The optimizer determines generation and flow decisions at each stage to minimize total expected cost (thermal generation + deficit penalties + regularization costs) while respecting physical constraints and preparing for uncertain future inflows.

Entity Commissioning Windows

Most entity types may enter service or be decommissioned partway through the horizon, so that planning studies can represent new plants coming online and aging units retiring.
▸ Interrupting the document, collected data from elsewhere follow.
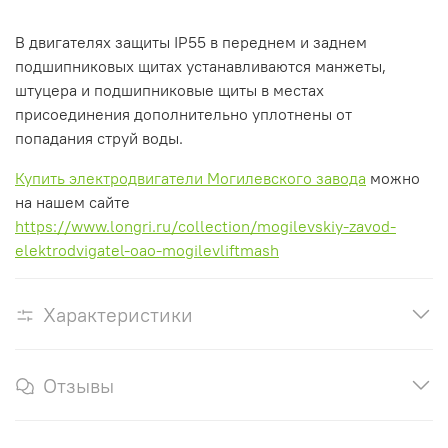
В двигателях защиты
IP55
в
переднем
и
заднем
подшипниковых щитах
устанавливаются
манжеты,
штуцера
и
подшипниковые
щиты
в
местах
присоединения
дополнительно
уплотнены
от
попадания
струй
воды.
Купить электродвигатели Могилевского завода
можно
на нашем сайте
https://www.longri.ru/collection/mogilevskiy-zavod-
elektrodvigatel-oao-mogilevliftmash
Характеристики
Отзывы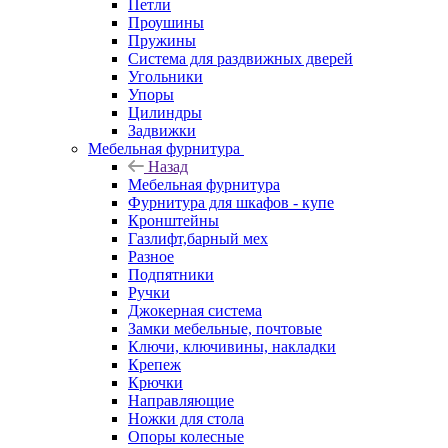
Петли
Проушины
Пружины
Система для раздвижных дверей
Угольники
Упоры
Цилиндры
Задвижки
Мебельная фурнитура
Назад
Мебельная фурнитура
Фурнитура для шкафов - купе
Кронштейны
Газлифт,барный мех
Разное
Подпятники
Ручки
Джокерная система
Замки мебельные, почтовые
Ключи, ключивины, накладки
Крепеж
Крючки
Направляющие
Ножки для стола
Опоры колесные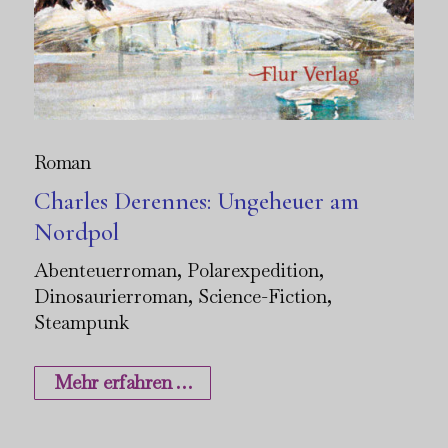
Roman
Charles Derennes: Ungeheuer am
Nordpol
Abenteuerroman, Polarexpedition,
Dinosaurierroman, Science-Fiction,
Steampunk
Mehr erfahren …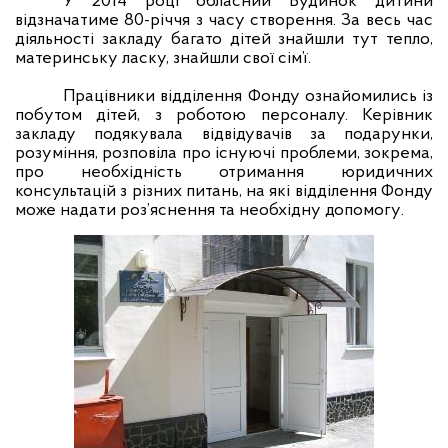
У 2014 році обласний Будинок дитини
відзначатиме 80-річчя з часу створення. За весь час
діяльності закладу багато дітей знайшли тут тепло,
материнську ласку, знайшли свої сім’ї.
Працівники відділення Фонду ознайомились із
побутом дітей, з роботою персоналу. Керівник
закладу подякувала відвідувачів за подарунки,
розуміння, розповіла про існуючі проблеми, зокрема,
про необхідність отримання юридичних
консультацій з різних питань, на які відділення Фонду
може надати роз’яснення та необхідну допомогу
.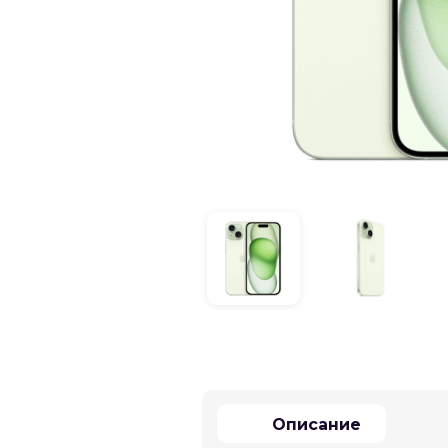
Описание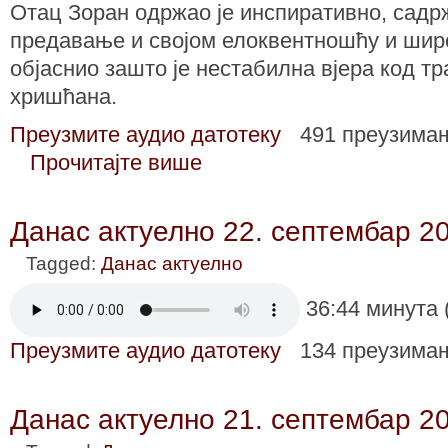
Отац Зоран одржао је инспиративно, садр
предавање и својом елоквентношћу и ши
објаснио зашто је нестабилна вјера код т
хришћана.
Преузмите аудио датотеку
491 преузима
Прочитајте више
Данас актуелно 22. септембар 2
Tagged:
Данас актуелно
36:44 минута 
Преузмите аудио датотеку
134 преузима
Данас актуелно 21. септембар 2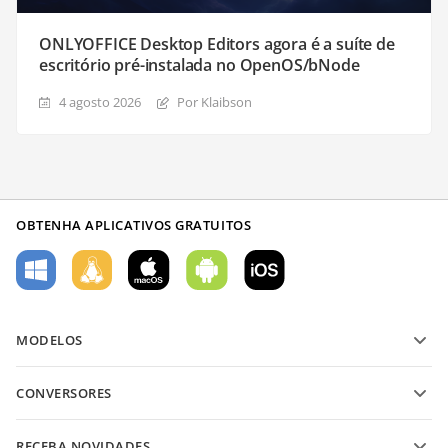
ONLYOFFICE Desktop Editors agora é a suíte de
escritório pré-instalada no OpenOS/bNode
4 agosto 2026
Por Klaibson
OBTENHA APLICATIVOS GRATUITOS
MODELOS
Modelos de formulário PDF
CONVERSORES
Modelos de documentos de texto
Converter arquivos de texto
Modelos de planilha
RECEBA NOVIDADES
An entity carries an optional commissioning window defined by two stage indices, entry_stage_id and exit_stage_id. The window is half-open: the entity is active at stage $t$ when

\text{entry\_stage\_id} \leq t < \text{exit\_stage\_id}

so the entry stage is inclusive and the exit stage is exclusive — the entity is gone from its exit stage onward. A null entry_stage_id means “active from the first stage”; a null exit_stage_id means “never decommissioned”. The default for an entity that sets neither is to be active at every stage.

This window applies uniformly to transmission lines, thermal plants, non-controllable sources, pumping stations, and contracts (and, for generation, to hydro plants). Outside its window an entity contributes nothing to the dispatch: its decision columns are present in the LP but pinned to zero, so it injects no power, withdraws no power, and consumes no resource. Decommissioning is symmetric to commissioning — both are expressed by the same two fields.

Two element-specific lifecycle mechanisms layer on top of this generic window:

Hydro dead-volume filling (§5) — a hydro plant may exist but be unable to generate while its reservoir is still filling toward the dead volume; this is a distinct commissioning state with its own per-stage storage floors, not just a presence gate.
Anticipated thermals (§4) — a commitment column is opened only when its delivery stage falls inside the study horizon, an additional horizon predicate beyond the entry/exit window.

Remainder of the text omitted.